AT_past18_m グループ分け

There are $ N $ people numbered $ 1 $ to $ N $ . Person $ i $ has $ A_i $ candies. Additionally, you are given $ M $ pairs of people $ (X_1,Y_1),\ldots,(X_M,Y_M) $ who are on bad terms with each other. What is the minimum number of groups into which the $ N $ people can be divided so that both of the following conditions are satisfied? - The people in each group have at most $ S $ candies in total. - No two people on bad terms are in the same group.

The input is given from Standard Input in the following format: > $ N $ $ M $ $ S $ $ A_1 $ $ A_2 $ $ \ldots $ $ A_N $ $ X_1 $ $ Y_1 $ $ X_2 $ $ Y_2 $ $ \vdots $ $ X_M $ $ Y_M $

Print the answer.

### Sample Explanation 1 Person $ 1 $ and person $ 2 $ are on bad terms and thus cannot be in the same group.
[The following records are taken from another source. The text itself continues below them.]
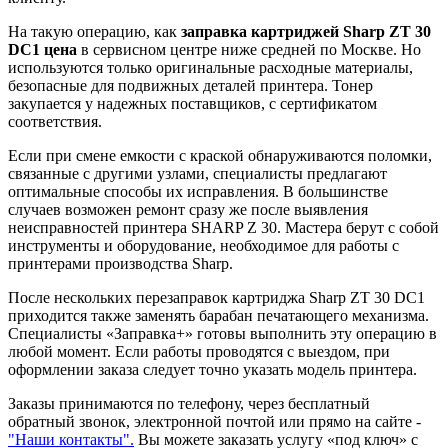
На такую операцию, как
заправка картриджей
Sharp ZT 30
DC1
цена
в сервисном центре ниже средней по Москве. Но
используются только оригинальные расходные материалы,
безопасные для подвижных деталей принтера. Тонер
закупается у надежных поставщиков, с сертификатом
соответствия.
Если при смене емкости с краской обнаруживаются поломки,
связанные с другими узлами, специалисты предлагают
оптимальные способы их исправления. В большинстве
случаев возможен ремонт сразу же после выявления
неисправностей принтера SHARP Z 30. Мастера берут с собой
инструменты и оборудование, необходимое для работы с
принтерами производства Sharp.
После нескольких перезаправок картриджа Sharp ZT 30 DC1
приходится также заменять барабан печатающего механизма.
Специалисты «Заправка+» готовы выполнить эту операцию в
любой момент. Если работы проводятся с выездом, при
оформлении заказа следует точно указать модель принтера.
Заказы принимаются по телефону, через бесплатный
обратный звонок, электронной почтой или прямо на сайте -
"Наши контакты".
Вы можете заказать услугу «под ключ» с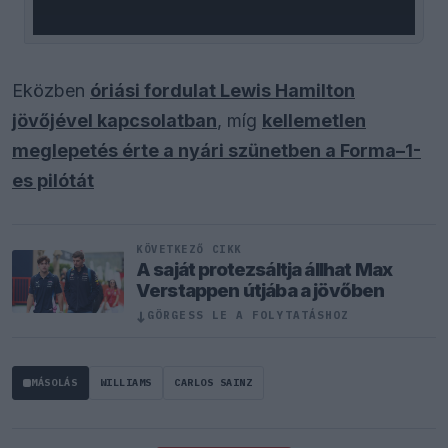
Eközben
óriási fordulat Lewis Hamilton
jövőjével kapcsolatban
, míg
kellemetlen
meglepetés érte a nyári szünetben a Forma–1-
es pilótát
KÖVETKEZŐ CIKK
A saját protezsáltja állhat Max
Verstappen útjába a jövőben
↓
GÖRGESS LE A FOLYTATÁSHOZ
MÁSOLÁS
WILLIAMS
CARLOS SAINZ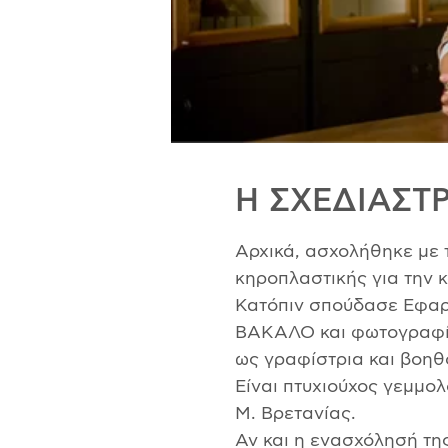
Η ΣΧΕΔΙΑΣΤΡ
Αρχικά, ασχολήθηκε με τ
κηροπλαστικής για την
Κατόπιν σπούδασε Εφαρ
ΒΑΚΑΛΟ και φωτογραφί
ως γραφίστρια και βοη
Είναι πτυχιούχος γεμμ
Μ. Βρετανίας.
Αν και η ενασχόλησή της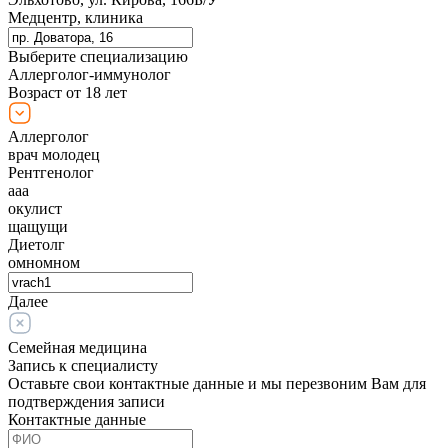
Медцентр, клиника
Выберите специализацию
Аллерголог-иммунолог
Возраст от 18 лет
Аллерголог
врач молодец
Рентгенолог
ааа
окулист
щащущи
Диетолг
омномном
Далее
Семейная медицина
Запись к специалисту
Оставьте свои контактные данные и мы перезвоним Вам для
подтверждения записи
Контактные данные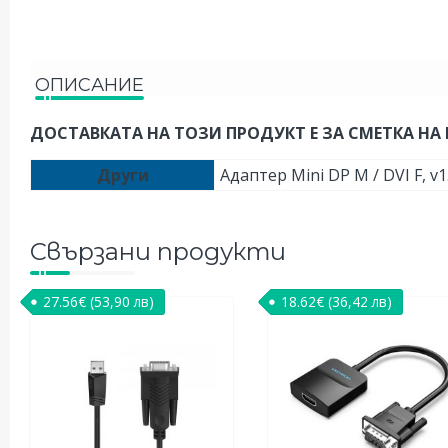
ОПИСАНИЕ
ДОСТАВКАТА НА ТОЗИ ПРОДУКТ Е ЗА СМЕТКА НА 
Други
Адаптер Mini DP M / DVI F, v1
Свързани продукти
27.56
€
(53,90 лв)
18.62
€
(36,42 лв)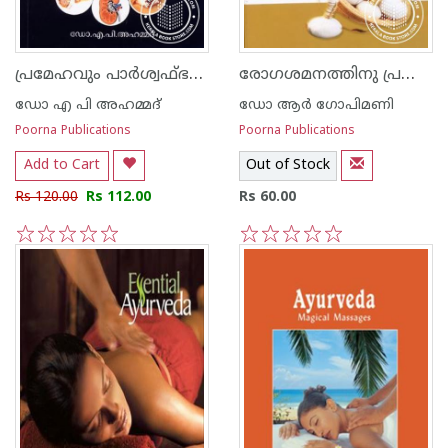
പ്രമേഹവും പാര്‍ശ്വഫ്ഭലങ്ങളും
രോഗശമനത്തിനു പ്രകൃതിയുടെ വഴി
ഡോ എ പി അഹമ്മദ്
ഡോ ആര്‍ ഗോപിമണി
Poorna Publications
Poorna Publications
Add to Cart
Out of Stock
Rs 120.00
Rs 112.00
Rs 60.00
1
2
3
4
5
1
2
3
4
5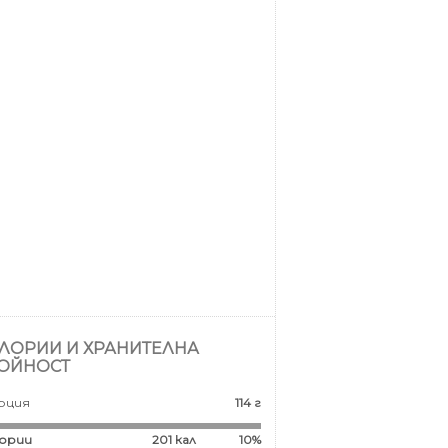
ЛОРИИ И ХРАНИТЕЛНА
ОЙНОСТ
рция
114 г
ории
201
кал
10%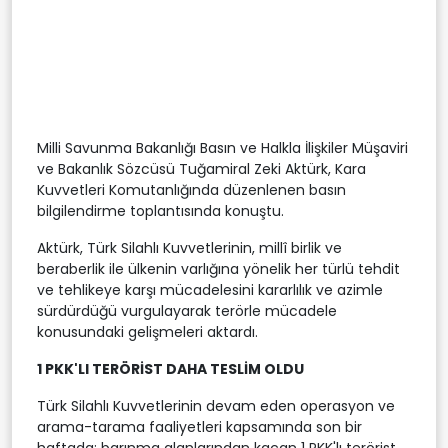
Milli Savunma Bakanlığı Basın ve Halkla İlişkiler Müşaviri
ve Bakanlık Sözcüsü Tuğamiral Zeki Aktürk, Kara
Kuvvetleri Komutanlığında düzenlenen basın
bilgilendirme toplantısında konuştu.
Aktürk, Türk Silahlı Kuvvetlerinin, millî birlik ve
beraberlik ile ülkenin varlığına yönelik her türlü tehdit
ve tehlikeye karşı mücadelesini kararlılık ve azimle
sürdürdüğü vurgulayarak terörle mücadele
konusundaki gelişmeleri aktardı.
1 PKK'LI TERÖRİST DAHA TESLİM OLDU
Türk Silahlı Kuvvetlerinin devam eden operasyon ve
arama-tarama faaliyetleri kapsamında son bir
haftada; barınma alanlarından kaçan 1 PKK'lı terörist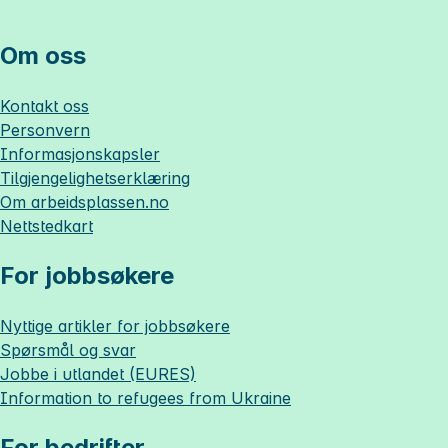
Om oss
Kontakt oss
Personvern
Informasjonskapsler
Tilgjengelighetserklæring
Om
arbeidsplassen.no
Nettstedkart
For jobbsøkere
Nyttige artikler for jobbsøkere
Spørsmål og svar
Jobbe i utlandet (EURES)
Information to refugees from Ukraine
For bedrifter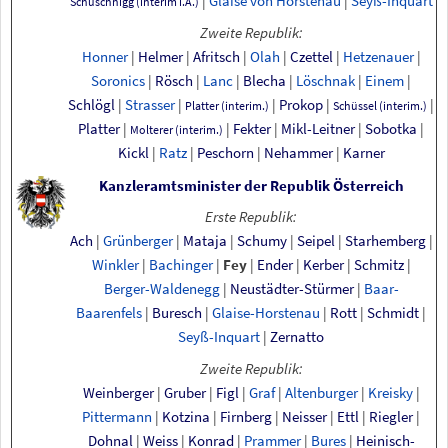
|
Glaise von Horstenau
|
Seyß-Inquart
Schuschnigg
(interim
i.A.)
Zweite Republik:
Honner
|
Helmer
|
Afritsch
|
Olah
|
Czettel
|
Hetzenauer
|
Soronics
|
Rösch
|
Lanc
|
Blecha
|
Löschnak
|
Einem
|
Schlögl
|
Strasser
|
|
Prokop
|
|
Platter
(interim.)
Schüssel
(interim.)
Platter
|
|
Fekter
|
Mikl-Leitner
|
Sobotka
|
Molterer
(interim.)
Kickl
|
Ratz
|
Peschorn
|
Nehammer
|
Karner
Kanzleramtsminister der Republik Österreich
Erste Republik:
Ach
|
Grünberger
|
Mataja
|
Schumy
|
Seipel
|
Starhemberg
|
Winkler
|
Bachinger
|
Fey
|
Ender
|
Kerber
|
Schmitz
|
Berger-Waldenegg
|
Neustädter-Stürmer
|
Baar-
Baarenfels
|
Buresch
|
Glaise-Horstenau
|
Rott
|
Schmidt
|
Seyß-Inquart
|
Zernatto
Zweite Republik:
Weinberger
|
Gruber
|
Figl
|
Graf
|
Altenburger
|
Kreisky
|
Pittermann
|
Kotzina
|
Firnberg
|
Neisser
|
Ettl
|
Riegler
|
Dohnal
|
Weiss
|
Konrad
|
Prammer
|
Bures
|
Heinisch-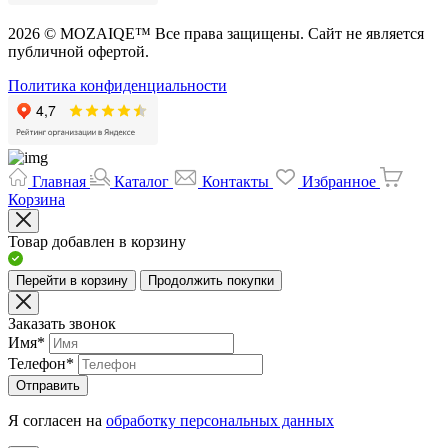
2026 © MOZAIQE™ Все права защищены. Сайт не является
публичной офертой.
Политика конфиденциальности
Главная
Каталог
Контакты
Избранное
Корзина
Товар добавлен в корзину
Перейти в корзину
Продолжить покупки
Заказать звонок
Имя
*
Телефон
*
Отправить
Я согласен на
обработку персональных данных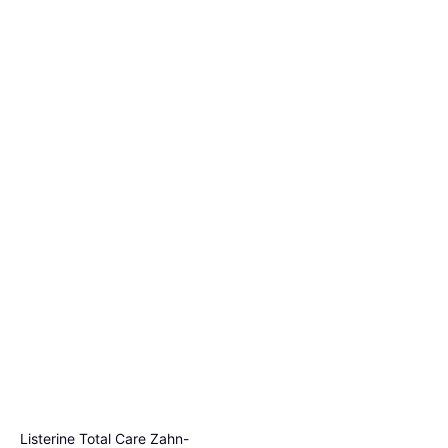
Listerine Total Care Zahn-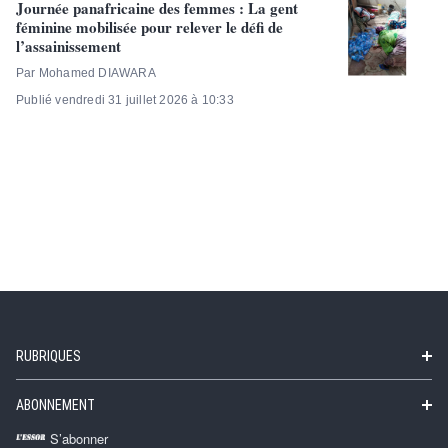
Journée panafricaine des femmes : La gent
féminine mobilisée pour relever le défi de
l’assainissement
Par Mohamed DIAWARA
Publié vendredi 31 juillet 2026 à 10:33
RUBRIQUES
ABONNEMENT
S’abonner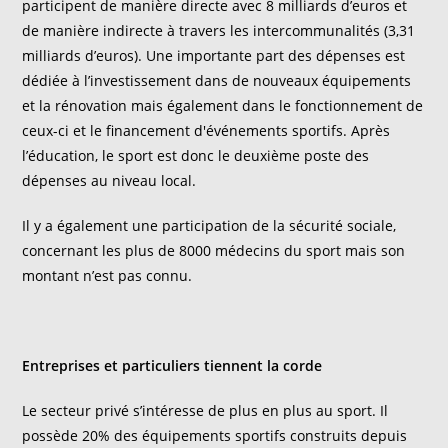
participent de manière directe avec 8 milliards d’euros et
de manière indirecte à travers les intercommunalités (3,31
milliards d’euros). Une importante part des dépenses est
dédiée à l’investissement dans de nouveaux équipements
et la rénovation mais également dans le fonctionnement de
ceux-ci et le financement d'événements sportifs. Après
l’éducation, le sport est donc le deuxième poste des
dépenses au niveau local.
Il y a également une participation de la sécurité sociale,
concernant les plus de 8000 médecins du sport mais son
montant n’est pas connu.
Entreprises et particuliers tiennent la corde
Le secteur privé s’intéresse de plus en plus au sport. Il
possède 20% des équipements sportifs construits depuis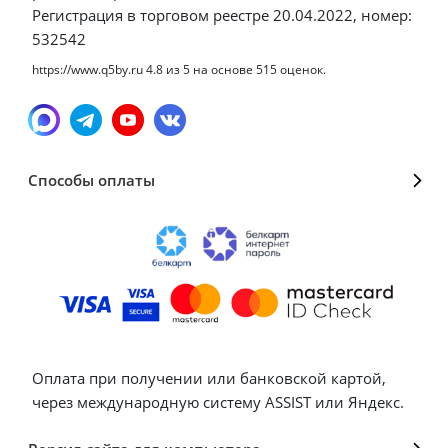
Регистрация в торговом реестре 20.04.2022, номер:
532542
https://www.q5by.ru
4.8
из
5
на основе
515
оценок.
Способы оплаты
Оплата при получении или банковской картой,
через международную систему ASSIST или Яндекс.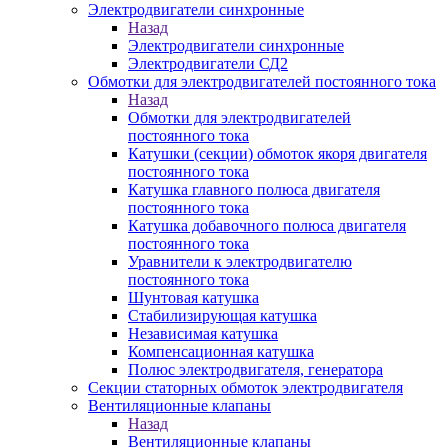
Электродвигатели синхронные
Назад
Электродвигатели синхронные
Электродвигатели СД2
Обмотки для электродвигателей постоянного тока
Назад
Обмотки для электродвигателей
постоянного тока
Катушки (секции) обмоток якоря двигателя
постоянного тока
Катушка главного полюса двигателя
постоянного тока
Катушка добавочного полюса двигателя
постоянного тока
Уравнители к электродвигателю
постоянного тока
Шунтовая катушка
Стабилизирующая катушка
Независимая катушка
Компенсационная катушка
Полюс электродвигателя, генератора
Секции статорных обмоток электродвигателя
Вентиляционные клапаны
Назад
Вентиляционные клапаны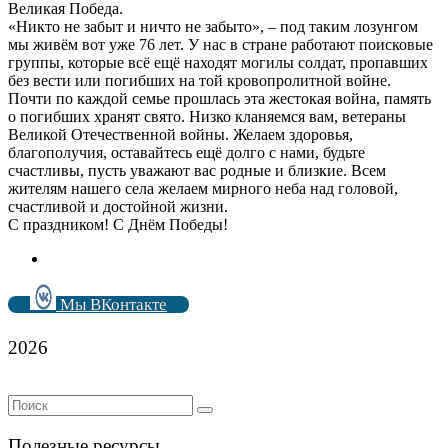
Великая Победа.
«Никто не забыт и ничто не забыто», – под таким лозунгом
мы живём вот уже 76 лет. У нас в стране работают поисковые
группы, которые всё ещё находят могилы солдат, пропавших
без вести или погибших на той кровопролитной войне.
Почти по каждой семье прошлась эта жестокая война, память
о погибших хранят свято. Низко кланяемся вам, ветераны
Великой Отечественной войны. Желаем здоровья,
благополучия, оставайтесь ещё долго с нами, будьте
счастливы, пусть уважают вас родные и близкие. Всем
жителям нашего села желаем мирного неба над головой,
счастливой и достойной жизни.
С праздником! С Днём Победы!
Мы ВКонтакте
2026
Полезные ресурсы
The conditions are satisfied by dividing them into two groups, one composed only of person $ 1 $ and the other composed of persons $ 2 $ and $ 3 $ . ### Sample Explanation 2 The conditions are satisfied by dividing them into three groups: one composed of persons $ 1,2,3 $ , one composed only of person $ 4 $ , and one composed only of person $ 5 $ . ### Constraints - $ 1 \leq N \leq 20 $ - $ 0 \leq M \leq \frac{N(N-1)}{2} $ - $ 1\leq X_i < Y_i \leq N $ - The pairs $ (X_i,Y_i) $ are distinct. - $ 0 \leq A_i \leq 10^7 $ - $ \max_i A_i \leq S \leq 10^9 $ - All inputs are integers.